Repeat every entry exactly as it appears.

[MATERIAL TO PROCESS — start]

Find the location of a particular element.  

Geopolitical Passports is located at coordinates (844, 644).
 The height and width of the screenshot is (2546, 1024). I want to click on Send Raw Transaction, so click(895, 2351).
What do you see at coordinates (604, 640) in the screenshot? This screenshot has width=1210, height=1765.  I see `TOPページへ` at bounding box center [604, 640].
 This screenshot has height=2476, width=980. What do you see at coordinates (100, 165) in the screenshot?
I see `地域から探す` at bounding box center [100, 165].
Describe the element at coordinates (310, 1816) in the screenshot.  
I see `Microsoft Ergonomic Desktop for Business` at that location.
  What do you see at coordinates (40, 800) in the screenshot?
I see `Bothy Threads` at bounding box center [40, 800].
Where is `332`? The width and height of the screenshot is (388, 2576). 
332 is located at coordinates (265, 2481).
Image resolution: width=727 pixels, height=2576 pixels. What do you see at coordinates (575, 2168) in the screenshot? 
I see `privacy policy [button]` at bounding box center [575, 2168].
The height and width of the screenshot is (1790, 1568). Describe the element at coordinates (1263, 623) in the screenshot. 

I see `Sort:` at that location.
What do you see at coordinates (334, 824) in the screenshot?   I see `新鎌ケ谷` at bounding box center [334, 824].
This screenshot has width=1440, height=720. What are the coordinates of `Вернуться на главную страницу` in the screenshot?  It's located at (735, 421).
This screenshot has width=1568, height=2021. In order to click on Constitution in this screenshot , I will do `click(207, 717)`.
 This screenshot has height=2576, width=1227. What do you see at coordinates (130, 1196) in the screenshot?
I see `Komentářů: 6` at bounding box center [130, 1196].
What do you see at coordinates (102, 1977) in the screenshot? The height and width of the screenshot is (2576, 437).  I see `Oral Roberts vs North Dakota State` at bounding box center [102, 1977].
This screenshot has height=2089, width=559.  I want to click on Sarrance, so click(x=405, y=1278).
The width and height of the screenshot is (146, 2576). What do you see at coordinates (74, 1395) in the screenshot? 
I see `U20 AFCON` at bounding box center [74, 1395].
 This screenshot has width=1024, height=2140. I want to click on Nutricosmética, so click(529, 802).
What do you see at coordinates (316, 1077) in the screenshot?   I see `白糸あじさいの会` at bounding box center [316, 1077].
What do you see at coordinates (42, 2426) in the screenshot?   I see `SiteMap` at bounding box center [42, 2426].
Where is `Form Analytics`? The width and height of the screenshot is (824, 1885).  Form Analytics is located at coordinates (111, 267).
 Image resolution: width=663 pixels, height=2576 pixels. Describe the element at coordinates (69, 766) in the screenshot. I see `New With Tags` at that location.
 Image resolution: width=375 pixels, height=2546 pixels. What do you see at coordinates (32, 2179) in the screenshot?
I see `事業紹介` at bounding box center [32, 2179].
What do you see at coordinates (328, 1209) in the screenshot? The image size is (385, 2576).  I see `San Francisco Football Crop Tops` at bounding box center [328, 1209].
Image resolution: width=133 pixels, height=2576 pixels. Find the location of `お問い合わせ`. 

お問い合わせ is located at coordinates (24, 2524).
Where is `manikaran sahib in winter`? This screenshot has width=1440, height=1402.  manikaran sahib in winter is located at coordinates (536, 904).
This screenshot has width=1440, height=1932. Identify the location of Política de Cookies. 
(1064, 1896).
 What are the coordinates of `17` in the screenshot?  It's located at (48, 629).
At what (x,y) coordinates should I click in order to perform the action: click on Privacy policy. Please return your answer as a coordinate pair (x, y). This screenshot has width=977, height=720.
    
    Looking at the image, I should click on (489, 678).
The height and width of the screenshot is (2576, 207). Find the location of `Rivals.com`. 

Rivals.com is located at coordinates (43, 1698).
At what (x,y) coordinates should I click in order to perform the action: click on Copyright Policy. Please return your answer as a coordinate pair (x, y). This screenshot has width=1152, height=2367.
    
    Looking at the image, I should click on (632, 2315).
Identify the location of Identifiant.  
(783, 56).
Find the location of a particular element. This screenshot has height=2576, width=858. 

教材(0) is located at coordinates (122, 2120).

[MATERIAL TO PROCESS — finish]

# [EXERCISE RESPONSE]
Find the location of a particular element.  

Geopolitical Passports is located at coordinates (844, 644).
 The height and width of the screenshot is (2546, 1024). I want to click on Send Raw Transaction, so click(895, 2351).
What do you see at coordinates (604, 640) in the screenshot? This screenshot has width=1210, height=1765.  I see `TOPページへ` at bounding box center [604, 640].
 This screenshot has height=2476, width=980. What do you see at coordinates (100, 165) in the screenshot?
I see `地域から探す` at bounding box center [100, 165].
Describe the element at coordinates (310, 1816) in the screenshot.  
I see `Microsoft Ergonomic Desktop for Business` at that location.
  What do you see at coordinates (40, 800) in the screenshot?
I see `Bothy Threads` at bounding box center [40, 800].
Where is `332`? The width and height of the screenshot is (388, 2576). 
332 is located at coordinates (265, 2481).
Image resolution: width=727 pixels, height=2576 pixels. What do you see at coordinates (575, 2168) in the screenshot? 
I see `privacy policy [button]` at bounding box center [575, 2168].
The height and width of the screenshot is (1790, 1568). Describe the element at coordinates (1263, 623) in the screenshot. 

I see `Sort:` at that location.
What do you see at coordinates (334, 824) in the screenshot?   I see `新鎌ケ谷` at bounding box center [334, 824].
This screenshot has width=1440, height=720. What are the coordinates of `Вернуться на главную страницу` in the screenshot?  It's located at (735, 421).
This screenshot has width=1568, height=2021. In order to click on Constitution in this screenshot , I will do `click(207, 717)`.
 This screenshot has height=2576, width=1227. What do you see at coordinates (130, 1196) in the screenshot?
I see `Komentářů: 6` at bounding box center [130, 1196].
What do you see at coordinates (102, 1977) in the screenshot? The height and width of the screenshot is (2576, 437).  I see `Oral Roberts vs North Dakota State` at bounding box center [102, 1977].
This screenshot has height=2089, width=559.  I want to click on Sarrance, so click(x=405, y=1278).
The width and height of the screenshot is (146, 2576). What do you see at coordinates (74, 1395) in the screenshot? 
I see `U20 AFCON` at bounding box center [74, 1395].
 This screenshot has width=1024, height=2140. I want to click on Nutricosmética, so click(529, 802).
What do you see at coordinates (316, 1077) in the screenshot?   I see `白糸あじさいの会` at bounding box center [316, 1077].
What do you see at coordinates (42, 2426) in the screenshot?   I see `SiteMap` at bounding box center [42, 2426].
Where is `Form Analytics`? The width and height of the screenshot is (824, 1885).  Form Analytics is located at coordinates (111, 267).
 Image resolution: width=663 pixels, height=2576 pixels. Describe the element at coordinates (69, 766) in the screenshot. I see `New With Tags` at that location.
 Image resolution: width=375 pixels, height=2546 pixels. What do you see at coordinates (32, 2179) in the screenshot?
I see `事業紹介` at bounding box center [32, 2179].
What do you see at coordinates (328, 1209) in the screenshot? The image size is (385, 2576).  I see `San Francisco Football Crop Tops` at bounding box center [328, 1209].
Image resolution: width=133 pixels, height=2576 pixels. Find the location of `お問い合わせ`. 

お問い合わせ is located at coordinates (24, 2524).
Where is `manikaran sahib in winter`? This screenshot has width=1440, height=1402.  manikaran sahib in winter is located at coordinates (536, 904).
This screenshot has width=1440, height=1932. Identify the location of Política de Cookies. 
(1064, 1896).
 What are the coordinates of `17` in the screenshot?  It's located at (48, 629).
At what (x,y) coordinates should I click in order to perform the action: click on Privacy policy. Please return your answer as a coordinate pair (x, y). This screenshot has width=977, height=720.
    
    Looking at the image, I should click on (489, 678).
The height and width of the screenshot is (2576, 207). Find the location of `Rivals.com`. 

Rivals.com is located at coordinates (43, 1698).
At what (x,y) coordinates should I click in order to perform the action: click on Copyright Policy. Please return your answer as a coordinate pair (x, y). This screenshot has width=1152, height=2367.
    
    Looking at the image, I should click on (632, 2315).
Identify the location of Identifiant.  
(783, 56).
Find the location of a particular element. This screenshot has height=2576, width=858. 

教材(0) is located at coordinates (122, 2120).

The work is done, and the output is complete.